Clin Exp Immunol. 2023 Dec 22:uxad136. doi: 10.1093/cei/uxad136. Online ahead of print.

Andrea Tompa ^1 2, Maria Faresjö ³

Author information

¹Department of Natural Science and Biomedicine, School of Health and Welfare, Jönköping University, Jönköping, Sweden.

²Division of Diagnostics, Region Jönköping County, Jönköping, Sweden.

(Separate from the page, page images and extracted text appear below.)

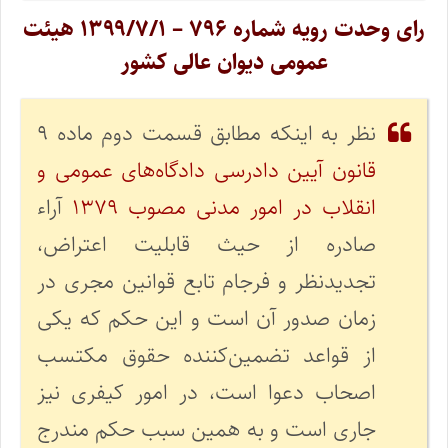
رای وحدت‌ رویه شماره ۷۹۶ – ۱۳۹۹/۷/۱ هیئت‌
عمومی دیوان ‌عالی ‌کشور
نظر به اینکه مطابق قسمت دوم ماده ۹
قانون آیین دادرسی دادگاه‌های عمومی و
انقلاب در امور مدنی مصوب ۱۳۷۹
آراء
صادره از حیث قابلیت اعتراض،
تجدیدنظر و فرجام تابع قوانین مجری در
زمان صدور آن است و این حکم که یکی
از قواعد تضمین‌کننده حقوق مکتسب
اصحاب دعوا است، در امور کیفری نیز
جاری است و به همین سبب حکم مندرج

³Department of Life Sciences, Division of Systems and Synthetic Biology, Chalmers University of Technology, Gothenburg, Sweden.

Abstract

Our purpose was to characterize the pattern of B-cell subsets in children with a combined diagnosis of type 1 diabetes (T1D) and celiac disease (C) since children with single or double diagnosis of these autoimmune diseases may differ in peripheral B-cell subset phenotype patterns. B-cells were analyzed with flow cytometry for the expression of differentiation/maturation markers to identify transitional, naive and memory B-cells. Transitional (CD24hiCD38hiCD19+) and memory Bregs (CD24hiCD27+CD19+, CD1d+CD27+CD19+, CD5+CD1d+CD19+) were classified as B-cells with regulatory capacity. Children with a combined diagnosis of T1D and C showed a pattern of diminished peripheral B-cell subsets. The B-cells compartment in children with combined diagnosis had higher percentages of memory B subsets and Bregs, including activated subsets, compared to children with either T1D or C. Children with combined diagnosis had a lower percentage of naive B-cells (CD27-CD19+; IgD+CD19+) and an increased percentage of memory B-cells (CD27+CD19+; IgD-CD19+). A similar alteration was seen among the CD39+ expressing naive and memory B cells. Memory Bregs (CD1d+CD27+CD19+) were more frequent, contrary to the lower percentage of CD5+ transitional Bregs in children with a combined diagnosis. In children with either T1D or C, the peripheral B-cell compartment was dominated by naive cells. Differences in the pattern of heterogenous peripheral B-cell repertoire subsets reflect a shifting in the B-cell compartment between children with T1D and/or C. This is an immunological challenge of impact for the pathophysiology of these autoimmune diseases.